Cet article est l’un de trois articles qui retracent l’histoire de l’industrie cinématographique au Québec. La série complète comprend :
Histoire du cinéma québécois : de 1896 à1969; Histoire du cinéma québécois : de 1970 à 1989; Histoire du cinéma québécois : de 1990 à aujourd’hui
Premières années
Au Canada, la première projection cinématographique publique a lieu le 28 juin 1896, à Montréal. Les frères Lumière présentent leur cinématographe et suscitent un grand engouement au Québec. Quelques Québécois décident alors de présenter des films dans différents parcs et lieux. Parmi ceux-ci, Léo‑Ernest Ouimet occupe une place importante. En 1906, il ouvre le Ouimetoscope, le premier cinéma permanent de Montréal. Il commence aussi à tourner des films locaux. Ces films comprennent L’Incendie de Trois‑Rivières (1908) et Le Congrès eucharistique de Montréal (1910). Léo-Ernest Ouimet est réalisateur, producteur, distributeur et exploitant de cinéma. Il fonde Specialty Film Import. À la fin des années 1920, il lance une série de films d’actualités, le British Canadian Pathé News.

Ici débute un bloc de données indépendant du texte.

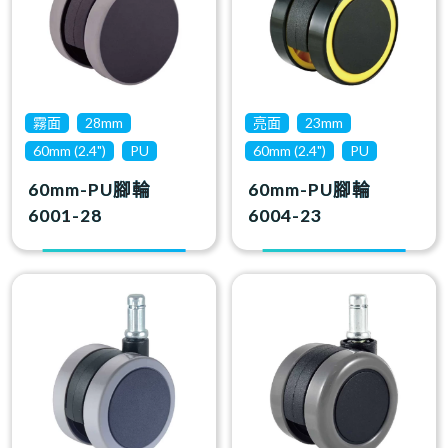
霧面
28mm
亮面
23mm
60mm (2.4")
PU
60mm (2.4")
PU
60mm-PU腳輪
60mm-PU腳輪
6001-28
6004-23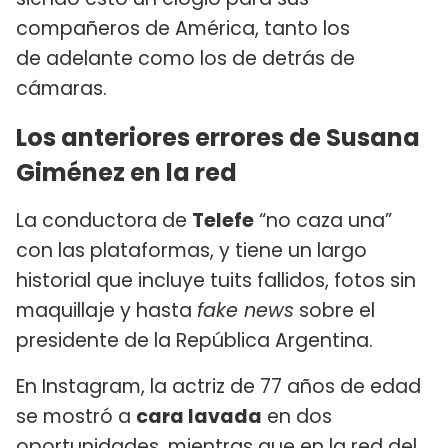
compañeros de América, tanto los
de adelante como los de detrás de
cámaras.
Los anteriores errores de Susana
Giménez en la red
La conductora de
Telefe
“no caza una”
con las plataformas, y tiene un largo
historial que incluye tuits fallidos, fotos sin
maquillaje y hasta
fake news
sobre el
presidente de la República Argentina.
En Instagram, la actriz de 77 años de edad
se mostró a
cara lavada
en dos
oportunidades, mientras que en la red del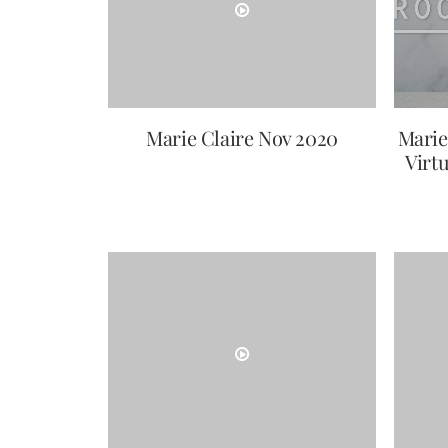
Marie Claire Nov 2020
Marie
Virtu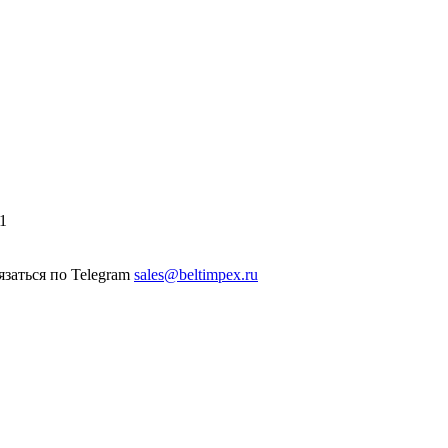
1
sales@beltimpex.ru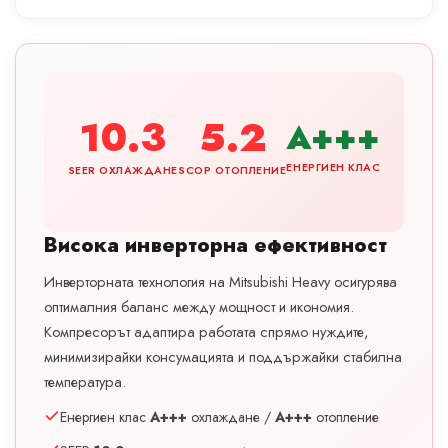
10.3
5.2
A+++
ЕНЕРГИЕН КЛАС
SEER ОХЛАЖДАНЕ
SCOP ОТОПЛЕНИЕ
Висока инверторна ефективност
Инверторната технология на Mitsubishi Heavy осигурява
оптималния баланс между мощност и икономия.
Компресорът адаптира работата спрямо нуждите,
минимизирайки консумацията и поддържайки стабилна
температура.
Енергиен клас
A+++
охлаждане /
A+++
отопление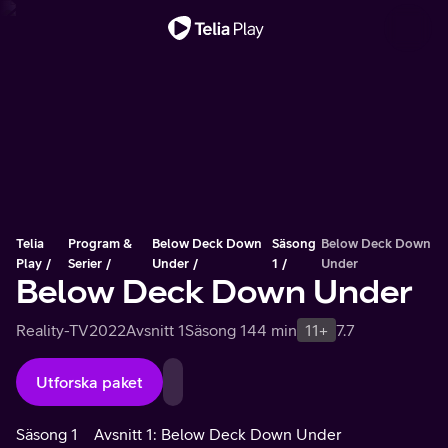
Viktigt meddelande
Telia
Program &
Below Deck Down
Säsong
Below Deck Down
Play
Serier
Under
1
Under
Below Deck Down Under
Reality-TV
2022
Avsnitt 1
Säsong 1
44 min
11+
7.7
Utforska paket
Säsong 1
Avsnitt 1: Below Deck Down Under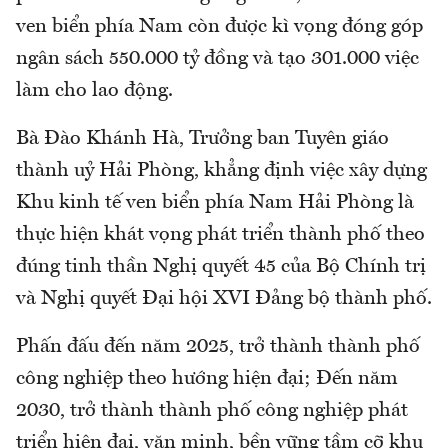
ven biển phía Nam còn được kì vọng đóng góp
ngân sách 550.000 tỷ đồng và tạo 301.000 việc
làm cho lao động.
Bà Đào Khánh Hà, Trưởng ban Tuyên giáo
thành uỷ Hải Phòng, khẳng định việc xây dựng
Khu kinh tế ven biển phía Nam Hải Phòng là
thực hiện khát vọng phát triển thành phố theo
đúng tinh thần Nghị quyết 45 của Bộ Chính trị
và Nghị quyết Đại hội XVI Đảng bộ thành phố.
Phấn đấu đến năm 2025, trở thành thành phố
công nghiệp theo hướng hiện đại; Đến năm
2030, trở thành thành phố công nghiệp phát
triển hiện đại, văn minh, bền vững tầm cỡ khu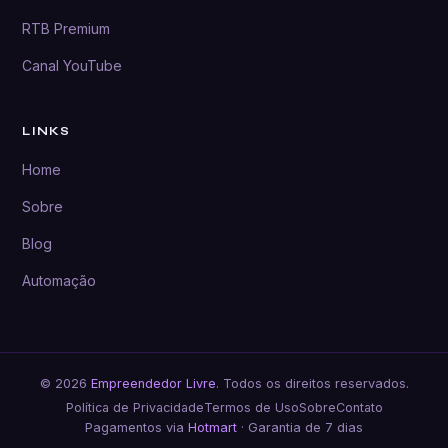
RTB Premium
Canal YouTube
LINKS
Home
Sobre
Blog
Automação
© 2026
Empreendedor Livre
. Todos os direitos reservados.
Política de Privacidade
Termos de Uso
Sobre
Contato
Pagamentos via
Hotmart
· Garantia de 7 dias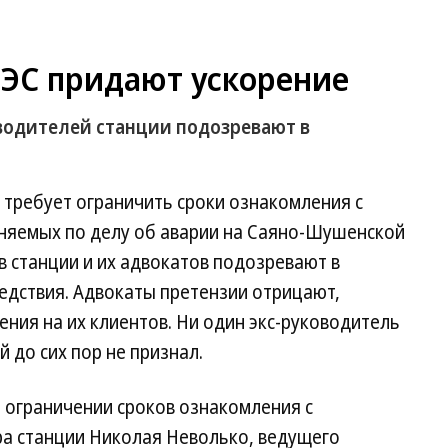
ЭС придают ускорение
водителей станции подозревают в
 требует ограничить сроки ознакомления с
няемых по делу об аварии на Саяно-Шушенской
 станции и их адвокатов подозревают в
едствия. Адвокаты претензии отрицают,
ения на их клиентов. Ни один экс-руководитель
до сих пор не признал.
б ограничении сроков ознакомления с
ра станции Николая Неволько, ведущего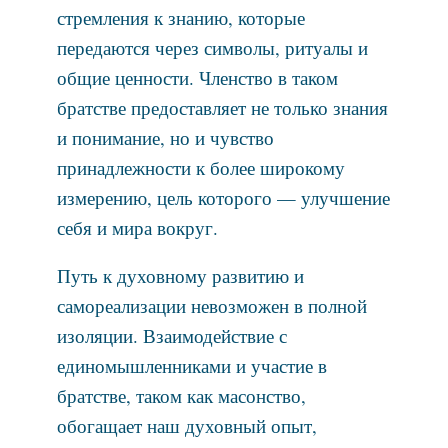
стремления к знанию, которые
передаются через символы, ритуалы и
общие ценности. Членство в таком
братстве предоставляет не только знания
и понимание, но и чувство
принадлежности к более широкому
измерению, цель которого — улучшение
себя и мира вокруг.
Путь к духовному развитию и
самореализации невозможен в полной
изоляции. Взаимодействие с
единомышленниками и участие в
братстве, таком как масонство,
обогащает наш духовный опыт,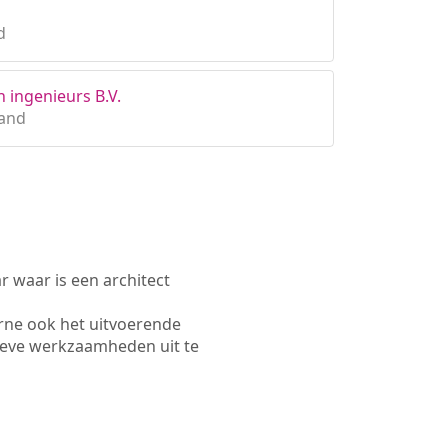
d
en ingenieurs B.V.
land
waar is een architect
rne ook het uitvoerende
ieve werkzaamheden uit te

Léo-Ernest Ouimet, comme beaucoup d’autres cinéastes, veut que ses œuvres se démarquent des productions étrangères, et il accomplit ceci en mettant l’accent sur des sujets locaux et sur l’histoire nationale. En 1912, Frank Beresford, le fondateur de la British American Film Manufacturing, réalise The Battle of the Long Sault. Il participe également au tournage de Wolfe ; Or, the Conquest of Québec (1914) de Kenean Buel. Joseph-Arthur Homier réalise deux œuvres de fiction ; Madeleine de Verchères (1922) et La drogue fatale (1924). Cependant, sa compagnie de production fait faillite au milieu des années 1920. Cette faillite est due à un manque de moyens de production et d’accès aux installations qui sont contrôlées par les Américains ou par les entreprises canadiennes qui leur sont affiliées.

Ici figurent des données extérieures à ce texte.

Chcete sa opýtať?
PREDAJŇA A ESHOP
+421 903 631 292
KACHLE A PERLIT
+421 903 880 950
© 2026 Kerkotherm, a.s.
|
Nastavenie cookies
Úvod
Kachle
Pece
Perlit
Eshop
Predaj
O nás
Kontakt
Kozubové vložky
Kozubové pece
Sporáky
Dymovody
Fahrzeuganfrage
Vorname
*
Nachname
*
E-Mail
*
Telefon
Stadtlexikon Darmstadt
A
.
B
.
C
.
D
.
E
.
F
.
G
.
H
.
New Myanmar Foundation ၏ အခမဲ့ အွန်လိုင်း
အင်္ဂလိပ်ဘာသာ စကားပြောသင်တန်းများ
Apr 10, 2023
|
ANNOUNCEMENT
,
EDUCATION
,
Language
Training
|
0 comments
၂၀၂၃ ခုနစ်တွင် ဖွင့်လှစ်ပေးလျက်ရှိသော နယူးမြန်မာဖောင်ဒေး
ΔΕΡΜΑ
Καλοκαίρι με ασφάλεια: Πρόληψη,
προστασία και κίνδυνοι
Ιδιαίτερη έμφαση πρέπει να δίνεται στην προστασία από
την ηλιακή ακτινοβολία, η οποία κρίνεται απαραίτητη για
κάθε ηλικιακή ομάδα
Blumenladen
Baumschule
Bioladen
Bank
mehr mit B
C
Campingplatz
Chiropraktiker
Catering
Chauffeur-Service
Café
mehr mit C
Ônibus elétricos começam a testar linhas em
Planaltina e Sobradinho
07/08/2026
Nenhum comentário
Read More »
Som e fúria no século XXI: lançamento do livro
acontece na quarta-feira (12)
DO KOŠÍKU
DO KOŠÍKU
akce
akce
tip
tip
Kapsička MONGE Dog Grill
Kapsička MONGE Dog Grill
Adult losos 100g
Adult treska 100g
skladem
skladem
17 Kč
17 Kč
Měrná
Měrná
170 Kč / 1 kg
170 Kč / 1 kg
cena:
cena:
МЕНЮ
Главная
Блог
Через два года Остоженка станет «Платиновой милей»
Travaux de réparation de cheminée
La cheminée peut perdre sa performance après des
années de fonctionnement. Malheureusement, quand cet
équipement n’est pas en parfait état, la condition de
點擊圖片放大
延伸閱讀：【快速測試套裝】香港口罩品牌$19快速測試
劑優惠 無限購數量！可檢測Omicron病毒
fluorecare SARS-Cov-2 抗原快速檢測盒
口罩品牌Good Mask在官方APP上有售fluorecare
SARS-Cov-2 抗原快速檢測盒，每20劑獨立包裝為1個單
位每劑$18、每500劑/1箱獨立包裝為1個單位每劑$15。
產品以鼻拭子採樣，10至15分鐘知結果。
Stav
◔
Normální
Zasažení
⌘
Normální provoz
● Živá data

Une autre compagnie adopte une stratégie entièrement différente. Le Chemin de fer du Canadien Pacifique (CPR) a l’intention de produire des films d’intérêt national pour soutenir ses activités commerciales. Précédemment, cette compagnie avait déjà commandé la série Living Canada (1902) au fermier et cinéaste James Freer, du Manitoba. En 1921, elle fonde l’Associated Screen News (ASN). Cette association est dirigée par Bernard E. Norrish, ancien directeur de la Canadian Government Motion Picture Bureau. L’ASN se fait connaître avec sa série Canadian Cameo (1932 à 1953). La plupart des films de cette série sont réalisés par Gordon Sparling, le premier grand réalisateur du Canada, qui a commencé à travailler pour l’ASN en 1931. On compte parmi ses films les plus populaires Rhapsody in Two Languages (1934), House in Order (1936) et Ballet of the Mermaids (1938). L’ASN possède également des studios et des laboratoires qui facilitent la production. Elle offre aussi ses services à d’autres producteurs et distributeurs.

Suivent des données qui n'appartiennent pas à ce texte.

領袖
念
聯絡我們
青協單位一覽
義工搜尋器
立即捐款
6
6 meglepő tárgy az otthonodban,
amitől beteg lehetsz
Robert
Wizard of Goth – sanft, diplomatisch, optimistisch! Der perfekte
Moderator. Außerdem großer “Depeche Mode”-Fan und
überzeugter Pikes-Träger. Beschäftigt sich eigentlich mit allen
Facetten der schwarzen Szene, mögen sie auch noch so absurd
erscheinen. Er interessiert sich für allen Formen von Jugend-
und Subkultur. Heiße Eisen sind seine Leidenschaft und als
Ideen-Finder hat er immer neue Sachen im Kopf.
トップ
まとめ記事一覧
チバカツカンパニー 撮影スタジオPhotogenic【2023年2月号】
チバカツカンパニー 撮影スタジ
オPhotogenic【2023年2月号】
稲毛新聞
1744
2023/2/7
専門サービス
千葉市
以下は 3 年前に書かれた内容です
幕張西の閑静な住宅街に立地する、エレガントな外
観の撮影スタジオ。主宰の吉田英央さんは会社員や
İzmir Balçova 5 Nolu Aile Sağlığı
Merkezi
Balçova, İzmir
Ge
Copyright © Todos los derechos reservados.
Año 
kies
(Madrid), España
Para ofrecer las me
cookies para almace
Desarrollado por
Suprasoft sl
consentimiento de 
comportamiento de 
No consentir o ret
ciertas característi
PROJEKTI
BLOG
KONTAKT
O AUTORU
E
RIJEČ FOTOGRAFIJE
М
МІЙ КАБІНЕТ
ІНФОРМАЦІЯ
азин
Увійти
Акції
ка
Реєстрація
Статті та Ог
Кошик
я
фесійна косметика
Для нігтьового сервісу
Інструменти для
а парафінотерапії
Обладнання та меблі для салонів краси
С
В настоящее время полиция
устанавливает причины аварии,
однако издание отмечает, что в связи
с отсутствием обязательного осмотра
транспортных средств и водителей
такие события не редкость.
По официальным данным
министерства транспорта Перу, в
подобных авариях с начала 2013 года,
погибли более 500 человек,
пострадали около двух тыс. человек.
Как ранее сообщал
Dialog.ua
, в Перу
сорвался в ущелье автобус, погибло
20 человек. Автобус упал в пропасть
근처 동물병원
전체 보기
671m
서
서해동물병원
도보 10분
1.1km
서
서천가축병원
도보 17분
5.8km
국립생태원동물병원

Débuts du cinéma ethnographique
Au début des années 1930, les cinéastes ethnographiques émergent. Ces cinéastes non professionnels, souvent des prêtres, tournent des films en 16 mm qui servent à des fins éducatives ou promotionnelles. Parmi ces premiers cinéastes figure Albert Tessier, dont l’œuvre est considérée comme précurseure du cinéma direct (voir aussiDocumentaires). Son objectif consiste à promouvoir la beauté de la nature, la vie rurale traditionnelle et le nationalisme canadien-français. Depuis 1980, le gouvernement du Québec décerne un prix qui porte son nom pour souligner l’ensemble de la carrière d’un artiste du cinéma.
Maurice Proulx est plus célèbre parce qu’il a filmé, au cours des années 1930, le peuplement de l’Abitibi (En pays neufs, 1937) et la péninsule de Gaspé (En pays pittoresque, 1939). Comme il est professeur d’agronomie, un bon nombre de ses films portent sur l’agriculture et la vie rurale. Il tourne plusieurs films pour le Service de ciné-photographie du Québec, en raison de ses liens étroits avec Joseph‑Adélard Godbout, premier ministre libéral, ainsi que le premier ministre Maurice Duplessis, chef de l’Union nationale.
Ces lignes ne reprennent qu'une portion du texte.